He drew up his knees, altered his seat, and set his teeth with a grim determination to go through with it should it kill him. His head was splitting, his flayed face smarting, and every joint in his body aching as if it were dislocated. But he forgot all that when, with the rising of the moon, he heard the clinking of horses' hoofs down upon the track by the river, and knew that, unseen by them, he had already got well abreast of his companions. But he was hardly halfway, and the time already eleven.

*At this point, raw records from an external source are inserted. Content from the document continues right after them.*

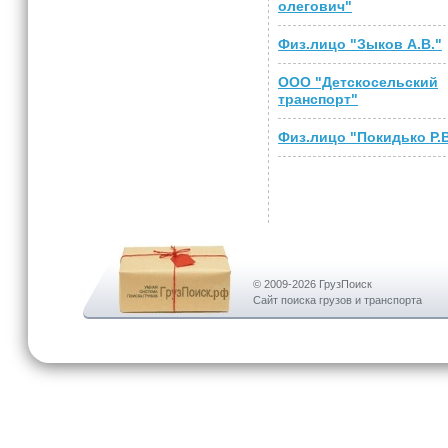
олегович"
Физ.лицо "Зыков А.В."
ООО "Детскосельский
транспорт"
Физ.лицо "Покидько Р.В
© 2009-2026 ГрузПоиск
Сайт поиска грузов и транспорта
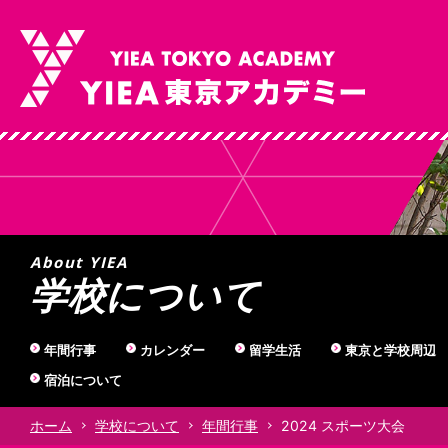
Why Choose Us
About YIEA
Courses
About YIEA
当校の特色
学校について
コース
理
年
総
学校について
ビ
学校について
当校の特色
コース
年間行事
カレンダー
留学生活
東京と学校周辺
宿泊について
ホーム
学校について
年間行事
2024 スポーツ大会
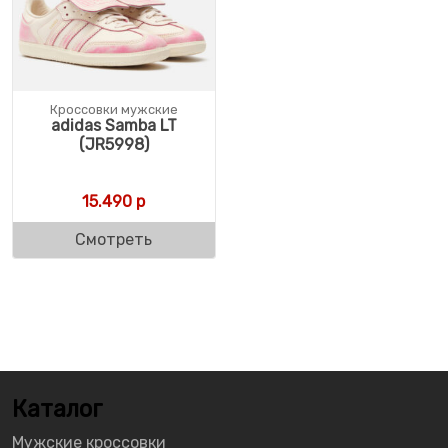
Кроссовки мужские
adidas Samba LT
(JR5998)
15.490
р
Смотреть
Каталог
Мужские кроссовки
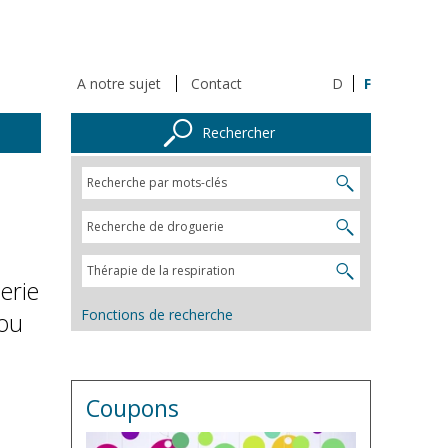
A notre sujet
Contact
D
F
Rechercher
erie
Fonctions de recherche
 ou
Coupons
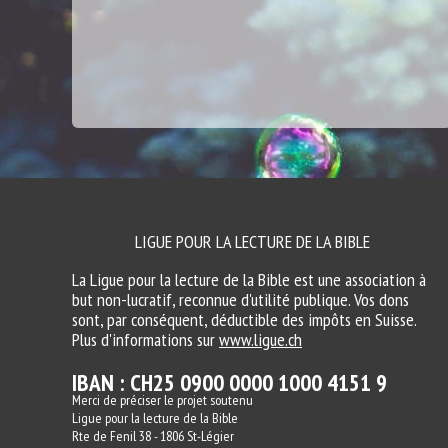
LIGUE POUR LA LECTURE DE LA BIBLE
La Ligue pour la lecture de la Bible est une association à
but non-lucratif, reconnue d'utilité publique. Vos dons
sont, par conséquent, déductible des impôts en Suisse.
Plus d'informations sur
www.ligue.ch
IBAN : CH25 0900 0000 1000 4151 9
Merci de préciser le projet soutenu
Ligue pour la lecture de la Bible
Rte de Fenil 38 - 1806 St-Légier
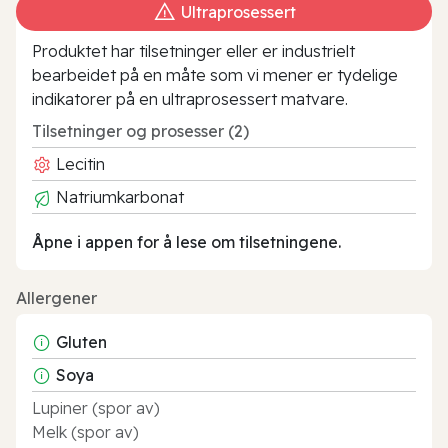
Ultraprosessert
Produktet har tilsetninger eller er industrielt
bearbeidet på en måte som vi mener er tydelige
indikatorer på en ultraprosessert matvare.
Tilsetninger og prosesser (2)
Lecitin
Natriumkarbonat
Åpne i appen for å lese om tilsetningene.
Allergener
Gluten
Soya
Lupiner (spor av)
Melk (spor av)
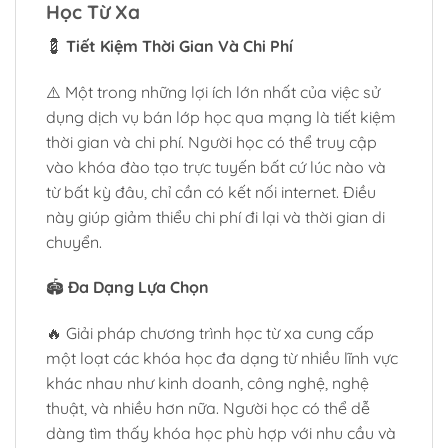
Học Từ Xa
💈
Tiết Kiệm Thời Gian Và Chi Phí
⚠️ Một trong những lợi ích lớn nhất của việc sử
dụng dịch vụ bán lớp học qua mạng là tiết kiệm
thời gian và chi phí. Người học có thể truy cập
vào khóa đào tạo trực tuyến bất cứ lúc nào và
từ bất kỳ đâu, chỉ cần có kết nối internet. Điều
này giúp giảm thiểu chi phí đi lại và thời gian di
chuyển.
🏟️
Đa Dạng Lựa Chọn
🔥 Giải pháp chương trình học từ xa cung cấp
một loạt các khóa học đa dạng từ nhiều lĩnh vực
khác nhau như kinh doanh, công nghệ, nghệ
thuật, và nhiều hơn nữa. Người học có thể dễ
dàng tìm thấy khóa học phù hợp với nhu cầu và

All day the needles had been ticking away without intermission in the little corrugated iron hut which served as a telegraph station at Sarras. With its bare walls and its packing-case seats, it was none the less for the moment one of the vital spots upon the earth's surface, and the crisp, importunate ticking might have come from the world-old clock of Destiny. Many august people had been at the other end of those wires, and had communed with the moist-faced military clerk. A French Premier had demanded a pledge, and an English marquis had passed on the request to the General in command, with a question as to how it would affect the situation. Cipher telegrams had nearly driven the clerk out of his wits, for of all crazy occupations the taking of a cipher message, when you are without the key to the cipher, is the worst. Much high diplomacy had been going on all day in the innermost chambers of European chancellories, and the results of it had been whispered into this little corrugated-iron hut. About two in the morning an enormous despatch had come at last to an end, and the weary operator had opened the door, and was lighting his pipe in the cool, fresh air, when he saw a camel plump down in the dust, and a man, who seemed to be in the last stage of drunkenness, come rolling towards him.

"What's the time?" he cried, in a voice which appeared to be the only sober thing about him.

It was on the clerk's lips to say that it was time that the questioner was in his bed, but it is not safe upon a campaign to be ironical at the expense of khaki-clad men. He contented himself, therefore, with the bald statement that it was after two. But no retort that he could have devised could have had a more crushing effect. The voice turned drunken also, and the man caught at the door-post to uphold him.

"Two o'clock! I'm done after all!" said he. His head was tied up in a bloody handkerchief, his face was crimson, and he stood with his legs crooked as if the pith had all gone out of his back. The clerk began to realise that something out of the ordinary was in the wind.

"How long does it take to get a wire to London?"

"About two hours."

"And it's two now. I could not get it there before four."

"Before three."

"Four."

"No, three."

"But you said two hours."

"Yes, but there's more than an hour's difference in longitude."

"By Heaven, I'll do it yet!" cried Anerley, and staggering to a packing-case, he began the dictation of his famous despatch.

And so it came about that the _Gazette_ had a long column, with headlines like an epitaph, when the sheets of the _Intelligence_ and the _Courier_ were as blank as the faces of their editors. And so, too, it happened that when two weary men, upon two foundered horses, arrived about four in the morning at the Sarras post-office, they looked at each other in silence and departed noiselessly, with the conviction that there are some situations with which the English language is not capable of dealing.

The New Catacomb

"Look here, Burger," said Kennedy, "I do wish that you would confide in me."

The two famous students of Roman remains sat together in Kennedy's comfortable room overlooking the Corso. The night was cold, and they had both pulled up their chairs to the unsatisfactory Italian stove which threw out a zone of stuffiness rather than of warmth.

Outside under the bright winter stars lay the modern Rome, the long, double chain of the electric lamps, the brilliantly lighted _cafes_, the rushing carriages, and the dense throng upon the footpaths.